• ABOUT THIS EXERCISE
I would like you to output every record below exactly, apart from the pictures.

• RECORDED INFORMATION
******************************
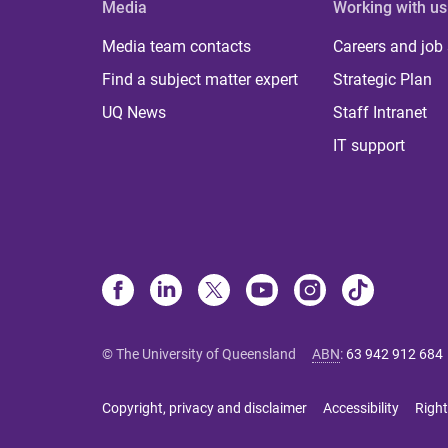
Media
Working with us
Media team contacts
Careers and job
Find a subject matter expert
Strategic Plan
UQ News
Staff Intranet
IT support
© The University of Queensland
ABN
:
63 942 912 684
Copyright, privacy and disclaimer
Accessibility
Right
******************************
• SOLUTION TO THIS TASK
Media
Working with us
Media team contacts
Careers and job
Find a subject matter expert
Strategic Plan
UQ News
Staff Intranet
IT support
© The University of Queensland
ABN
:
63 942 912 684
Copyright, privacy and disclaimer
Accessibility
Right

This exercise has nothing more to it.